The white marble stone is highly significant and it became one of her favourite materials. She had first discovered the wonderful properties of marble on a travel scholarship to Italy in 1925 when she had studied with master carver Giovanni Ardini and on return to Britain, she became, with Henry Moore, the leading exponent for ‘direct carving’ in Britain. Standing Figure belongs to a small and rare group of white marble sculptures from the early 1930s which together with her alabaster carvings from the same period such as Large and Small Form (1934, white alabaster, Pier Arts Centre, Stromness, fig.2), share a particularly sensuous quality. All intimate in scale (it was not until the 1960s that Hepworth began working with white marble on a grand scale) and carved with great sensitivity to the luminous quality of stone, they incite an especially strong urge to touch and caress each surface as Hepworth herself would have done.
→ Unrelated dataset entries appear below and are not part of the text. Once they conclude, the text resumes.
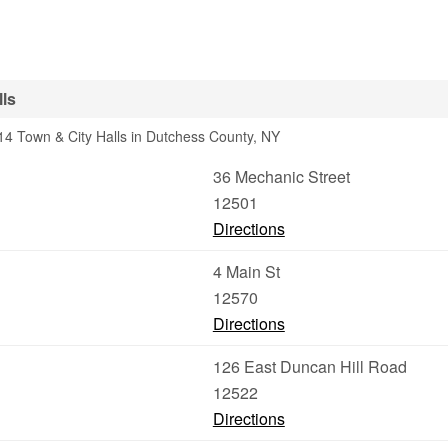
ls
4 Town & City Halls in Dutchess County, NY
36 Mechanic Street
12501
Directions
4 Main St
12570
Directions
126 East Duncan Hill Road
12522
Directions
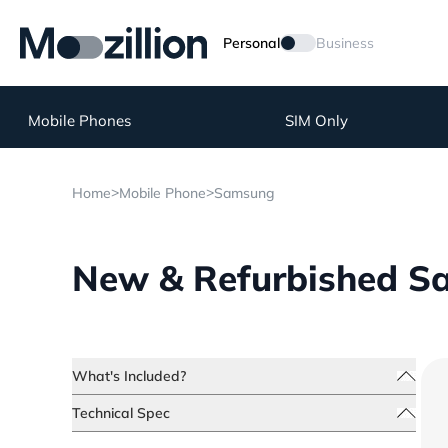
Personal
Business
Mobile Phones
SIM Only
>
>
Home
Mobile Phone
Samsung
New & Refurbished Sa
What's Included?
Technical Spec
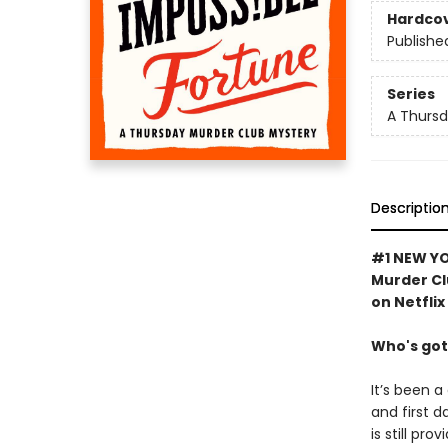
Hardco
Publishe
Series
A Thursd
Descriptio
#1 NEW YO
Murder Cl
on Netflix
Who's got
It’s been a
and first d
is still pro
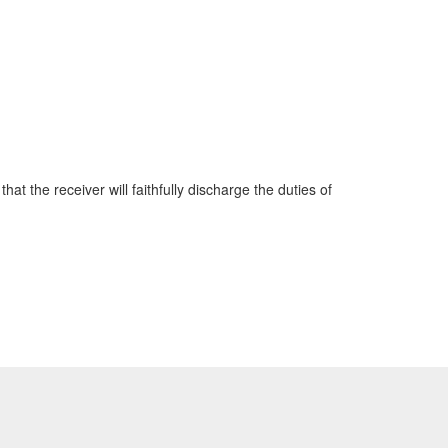
hat the receiver will faithfully discharge the duties of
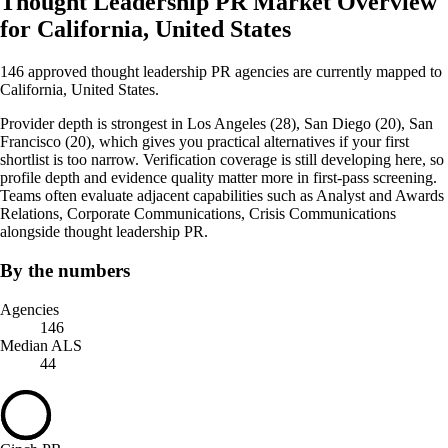
Thought Leadership PR Market Overview
for California, United States
146 approved thought leadership PR agencies are currently mapped to
California, United States.
Provider depth is strongest in Los Angeles (28), San Diego (20), San
Francisco (20), which gives you practical alternatives if your first
shortlist is too narrow. Verification coverage is still developing here, so
profile depth and evidence quality matter more in first-pass screening.
Teams often evaluate adjacent capabilities such as Analyst and Awards
Relations, Corporate Communications, Crisis Communications
alongside thought leadership PR.
By the numbers
Agencies
146
Median ALS
44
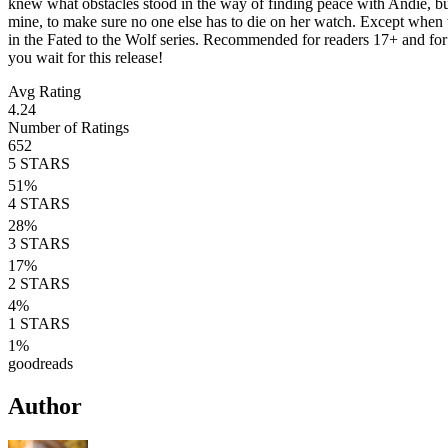
knew what obstacles stood in the way of finding peace with Andie, but
mine, to make sure no one else has to die on her watch. Except when 
in the Fated to the Wolf series. Recommended for readers 17+ and fo
you wait for this release!
Avg Rating
4.24
Number of Ratings
652
5
STARS
51
%
4
STARS
28
%
3
STARS
17
%
2
STARS
4
%
1
STARS
1
%
goodreads
Author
The importance of the artist’s hand was crucial to her work and she was later known for forbidding the use of any mechanical tools in her studio. In 1932 she affirmed that: ‘The sculptor carves because he must. He needs the concrete form of stone and wood for the expression of his idea and experience (Hepworth, ‘The Sculptor Carves Because he Must’, The Studio, London, Vol.104, 1932, p.332).